Trudno to zrozumieć. Hiszpanie
tak doświadczeni przez ETA i zamachy sprzed kilkunastu lat powinni zabrać się
ostro za tą plagę. Przede wszystkim zamknąć granicę dla wszelkiego rodzaju
„uchodźców”, którzy nie są uchodźcami i „migrantów”, którym marzy się niemiecka ziemia obiecana pod
rządami kanclerz Merkel hojnie rozdającej socjal pomiędzy tych ludzi, którzy
bynajmniej nie mają najmniejszego zamiaru integrować się z Europejczykami, a
wręcz odwrotnie – będą tworzyć getta islamskie i wywierać presję na
otaczających ich chrześcijan i ateistów, korzystając w pełni z przysługujących
im praw i nie dając w zamian niczego – w najlepszym przypadku.
Najczęściej przedstawia się ich
jako ludzi biednych. OK., w takim razie niech mi ktoś wytłumaczy, jak tych
biedaków stać na opłacenie przerzutu przez Morze Śródziemne à 1500-3000 USD od
łebka??? Pytam: kto im to finansuje? ISIS? A może CIA?
I jeszcze à propos finansów ISIS, to jak to jest, że jego emisariuszom udaje
się sprzedawać dzieła sztuki na czarnym rynku, a pieniądze uzyskane w ten
sposób zasilają ISIS i w rezultacie czego zwracają się przeciwko nam. Gdzie są
policje, gdzie są prokuratury? Jak to jest, że istnieje całe podziemie handlarzy
dziełami sztuki powiązanych z terrorystami, którym nie można dobrać się do
skóry? Chyba tylko dlatego, że politycy europejscy mają w tym swoje udziały.

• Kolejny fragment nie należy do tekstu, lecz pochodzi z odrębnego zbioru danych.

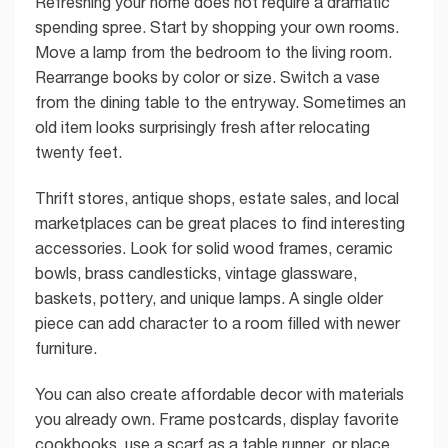
Refreshing your home does not require a dramatic
spending spree. Start by shopping your own rooms.
Move a lamp from the bedroom to the living room.
Rearrange books by color or size. Switch a vase
from the dining table to the entryway. Sometimes an
old item looks surprisingly fresh after relocating
twenty feet.
Thrift stores, antique shops, estate sales, and local
marketplaces can be great places to find interesting
accessories. Look for solid wood frames, ceramic
bowls, brass candlesticks, vintage glassware,
baskets, pottery, and unique lamps. A single older
piece can add character to a room filled with newer
furniture.
You can also create affordable decor with materials
you already own. Frame postcards, display favorite
cookbooks, use a scarf as a table runner, or place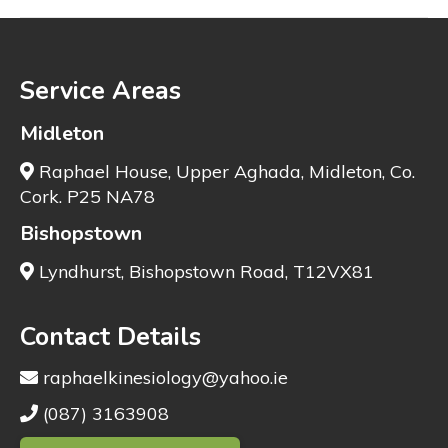
Service Areas
Midleton
Raphael House, Upper Aghada, Midleton, Co.
Cork. P25 NA78
Bishopstown
Lyndhurst, Bishopstown Road, T12VX81
Contact Details
raphaelkinesiology@yahoo.ie
(087) 3163908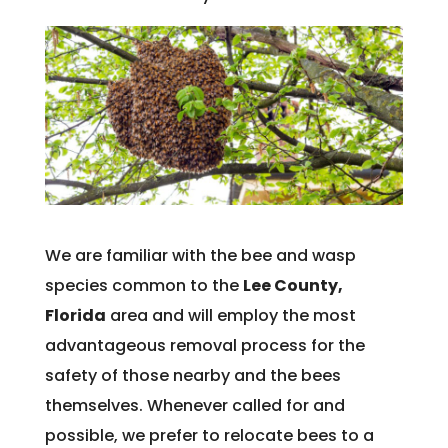
We are familiar with the bee and wasp
species common to the
Lee County,
Florida
area and will employ the most
advantageous removal process for the
safety of those nearby and the bees
themselves. Whenever called for and
possible, we prefer to relocate bees to a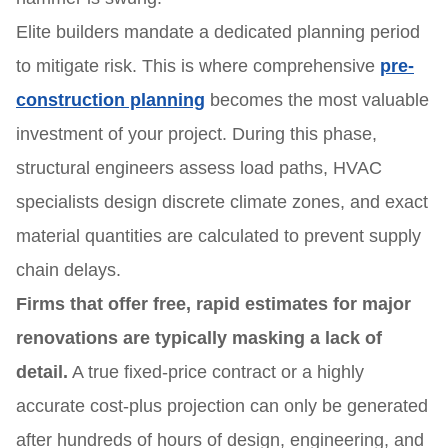
Elite builders mandate a dedicated planning period
to mitigate risk. This is where comprehensive
pre-
construction planning
becomes the most valuable
investment of your project. During this phase,
structural engineers assess load paths, HVAC
specialists design discrete climate zones, and exact
material quantities are calculated to prevent supply
chain delays.
Firms that offer free, rapid estimates for major
renovations are typically masking a lack of
detail.
A true fixed-price contract or a highly
accurate cost-plus projection can only be generated
after hundreds of hours of design, engineering, and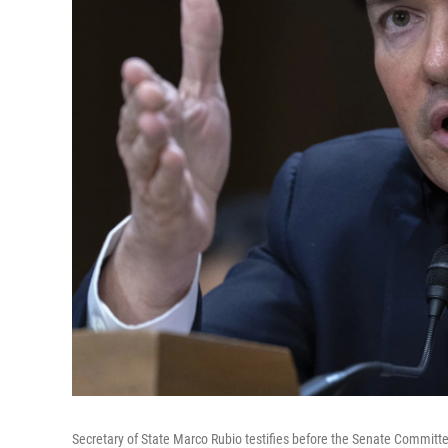
Secretary of State Marco Rubio testifies before the Senate Committe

Mówi się, że za przemytem ludzi
stoją wyspecjalizowane organizacje w Libii czy Maroku. OK., dlaczego zatem
Europa nie przeprowadzi po prostu akcji wojskowej wymierzonych w ich centrale?

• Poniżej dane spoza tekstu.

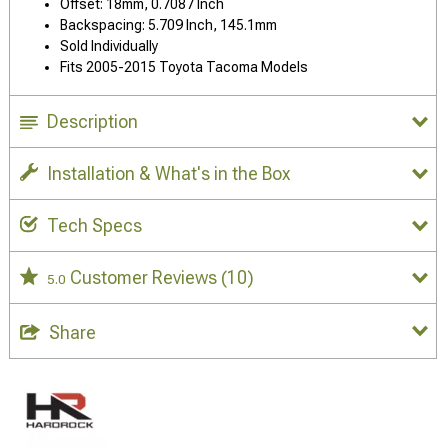
Offset: 18mm, 0.7087 Inch
Backspacing: 5.709 Inch, 145.1mm
Sold Individually
Fits 2005-2015 Toyota Tacoma Models
Description
Installation & What's in the Box
Tech Specs
Customer Reviews
(10)
5.0
Share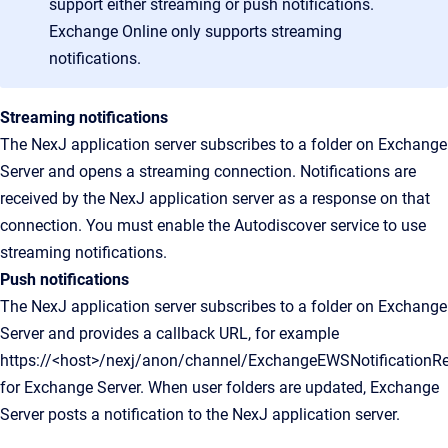
support either streaming or push notifications.
Exchange Online only supports streaming
notifications.
Streaming notifications
The NexJ application server subscribes to a folder on Exchange
Server and opens a streaming connection. Notifications are
received by the NexJ application server as a response on that
connection. You must enable the Autodiscover service to use
streaming notifications.
Push notifications
The NexJ application server subscribes to a folder on Exchange
Server and provides a callback URL, for example
https://<host>/nexj/anon/channel/ExchangeEWSNotificationRec
for Exchange Server. When user folders are updated, Exchange
Server posts a notification to the NexJ application server.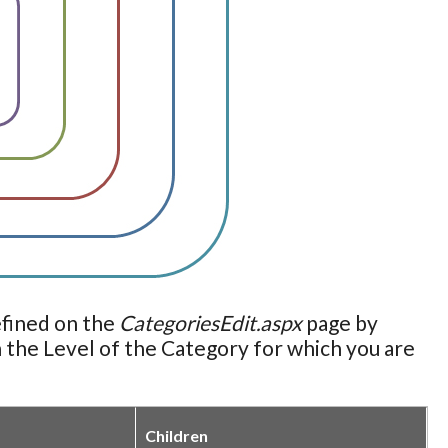
efined on the
CategoriesEdit.aspx
page by
 the Level of the Category for which you are
Children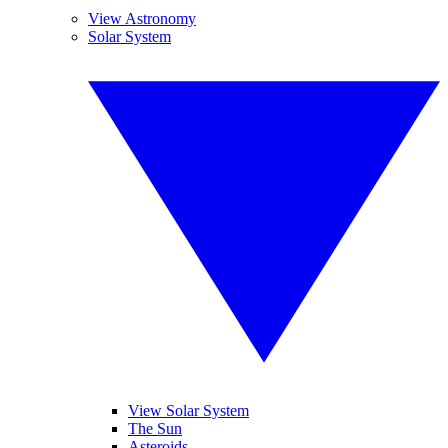
View Astronomy
Solar System
View Solar System
The Sun
Asteroids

Jakoś Europejczycy nie wahali się wprowadzić swych sił do Libii Kadafiego, więc
w czym problem teraz? Problem jest w tym, że to był Kadafi, sól w oku Wuja Sama
– a teraz w Libii podobno panuje „demokracja”, więc nie wolno. No i dlatego
przemytnicy będą nadal uprawiać swój intratny proceder, a władze UE będą
udawać, że nic się nie dzieje i nie ma żadnego problemu – poza ciągłym napływem
„uchodźców” i „migrantów”. I tym sposobem ten geszeft się kręci. Ciekawym, kto na tym zarabia? Jak dotąd niczego
nie zrobiono w tej kwestii. Przemytnicy robią się coraz bogatsi, Europejczycy
są coraz mniej bezpieczni. Lato terroru w pełni!
W tym kontekście kompletnie
niezrozumiałym jest postawa euro-lewicy, której akty terroru nie przeszkadzają.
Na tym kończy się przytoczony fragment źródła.